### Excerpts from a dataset
□ □ □ □ □ □ □
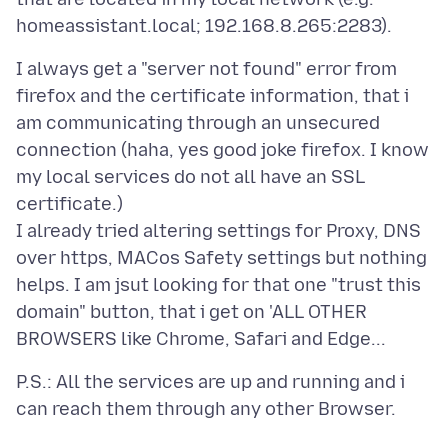
I always get a "server not found" error from
firefox and the certificate information, that i
am communicating through an unsecured
connection (haha, yes good joke firefox. I know
my local services do not all have an SSL
certificate.)
I already tried altering settings for Proxy, DNS
over https, MACos Safety settings but nothing
helps. I am jsut looking for that one "trust this
domain" button, that i get on 'ALL OTHER
P.S.: All the services are up and running and i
□ □ □ □ □ □ □
### Work instruction
Where does "certificate" occur in the data? Copy each line that has it.

### Written response
firefox and the certificate information, that i
certificate.)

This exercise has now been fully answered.